What can happen is something called social facilitation. If a horse already has a genetic or physiological predisposition toward cribbing but hasn’t started, being housed near a cribbing horse might “release” that latent tendency. But a horse without the underlying predisposition won’t pick it up simply from observation. Isolating or removing cribbing horses from a barn to protect other horses isn’t supported by the evidence.
Managing and Reducing Cribbing
Because cribbing becomes deeply ingrained once established, the most effective approach is prevention through management that aligns with how horses naturally live. That means maximizing forage availability (ideally free-choice hay or pasture), minimizing grain-based concentrates, and providing as much turnout and social contact as possible. For young horses especially, addressing stomach acidity through diet has shown promise in reducing the behavior before it becomes a fixed habit.
For horses that already crib, the most common intervention is a cribbing collar. These are straps worn around the throatlatch that apply pressure when the horse flexes its neck to crib, making the action uncomfortable. A study testing two types of anti-crib collars, a muzzle, and surgically implanted gingival rings found that all devices significantly reduced cribbing compared to control periods. Importantly, the researchers did not find evidence of significant distress from the collars, and there was no “rebound effect” where horses cribbed more intensely once the device was removed.

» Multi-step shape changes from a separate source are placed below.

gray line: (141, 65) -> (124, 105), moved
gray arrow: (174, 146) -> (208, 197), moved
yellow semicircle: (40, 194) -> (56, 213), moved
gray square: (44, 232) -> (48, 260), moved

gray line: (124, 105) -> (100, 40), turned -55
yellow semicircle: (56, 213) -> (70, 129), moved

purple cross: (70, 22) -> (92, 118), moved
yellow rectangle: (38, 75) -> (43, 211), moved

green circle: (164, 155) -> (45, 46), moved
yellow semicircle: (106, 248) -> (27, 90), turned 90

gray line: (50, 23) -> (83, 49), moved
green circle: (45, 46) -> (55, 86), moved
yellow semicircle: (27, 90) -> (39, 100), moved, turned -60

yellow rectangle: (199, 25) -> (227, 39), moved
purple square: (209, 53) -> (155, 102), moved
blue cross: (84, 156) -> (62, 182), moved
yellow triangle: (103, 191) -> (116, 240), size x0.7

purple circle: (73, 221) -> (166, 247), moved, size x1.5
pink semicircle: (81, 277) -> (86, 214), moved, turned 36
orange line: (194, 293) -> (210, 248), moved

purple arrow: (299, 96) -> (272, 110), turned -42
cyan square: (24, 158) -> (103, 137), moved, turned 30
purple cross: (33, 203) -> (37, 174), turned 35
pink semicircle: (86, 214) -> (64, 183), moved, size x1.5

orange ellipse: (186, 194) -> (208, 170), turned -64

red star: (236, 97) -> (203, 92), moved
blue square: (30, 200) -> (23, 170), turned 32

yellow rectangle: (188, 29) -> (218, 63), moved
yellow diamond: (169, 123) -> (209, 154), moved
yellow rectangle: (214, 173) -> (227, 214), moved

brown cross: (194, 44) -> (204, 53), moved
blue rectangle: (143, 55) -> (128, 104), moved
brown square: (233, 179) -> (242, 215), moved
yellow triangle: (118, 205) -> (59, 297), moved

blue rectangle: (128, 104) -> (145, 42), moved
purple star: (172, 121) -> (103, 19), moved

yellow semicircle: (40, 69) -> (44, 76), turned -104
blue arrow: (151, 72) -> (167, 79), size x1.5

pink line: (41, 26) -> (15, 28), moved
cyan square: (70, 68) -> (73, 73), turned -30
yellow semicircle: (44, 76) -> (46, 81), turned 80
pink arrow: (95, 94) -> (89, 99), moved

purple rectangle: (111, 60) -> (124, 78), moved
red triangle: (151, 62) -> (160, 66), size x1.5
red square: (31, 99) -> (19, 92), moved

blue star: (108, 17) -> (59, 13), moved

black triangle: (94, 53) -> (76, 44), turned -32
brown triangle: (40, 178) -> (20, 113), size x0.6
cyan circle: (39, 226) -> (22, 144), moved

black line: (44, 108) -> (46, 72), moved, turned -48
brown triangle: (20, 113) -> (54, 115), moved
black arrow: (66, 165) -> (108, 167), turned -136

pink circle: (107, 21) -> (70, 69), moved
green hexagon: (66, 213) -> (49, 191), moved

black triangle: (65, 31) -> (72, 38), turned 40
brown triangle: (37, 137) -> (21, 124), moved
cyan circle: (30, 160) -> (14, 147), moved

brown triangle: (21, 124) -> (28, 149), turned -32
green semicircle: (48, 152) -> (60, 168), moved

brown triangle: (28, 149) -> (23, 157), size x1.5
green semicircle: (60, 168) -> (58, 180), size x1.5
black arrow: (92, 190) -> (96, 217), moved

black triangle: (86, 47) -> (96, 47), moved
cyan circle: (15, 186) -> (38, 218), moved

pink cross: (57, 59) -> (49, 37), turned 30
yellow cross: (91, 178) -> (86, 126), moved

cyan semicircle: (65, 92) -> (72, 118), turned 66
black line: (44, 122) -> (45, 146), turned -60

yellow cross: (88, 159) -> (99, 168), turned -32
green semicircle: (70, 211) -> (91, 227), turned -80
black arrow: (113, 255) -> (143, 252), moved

Surgical rings, which are small metal implants placed in the gums to make grasping painful, worked only temporarily and caused pain during implantation. They’re generally considered a less humane option.
Modifying the environment can also help. Removing or covering graspable surfaces (electric fencing instead of wood rails, smooth metal stall guards) reduces opportunities without requiring a collar. Some owners coat fence rails with bitter-tasting products, though determined cribbers usually work around these.
No approach eliminates cribbing entirely in a confirmed cribber. The goal is usually reduction, paired with management changes that address the underlying dietary and environmental factors. Horses that get more turnout, more forage, and less confinement typically crib less frequently, even if they don’t stop altogether.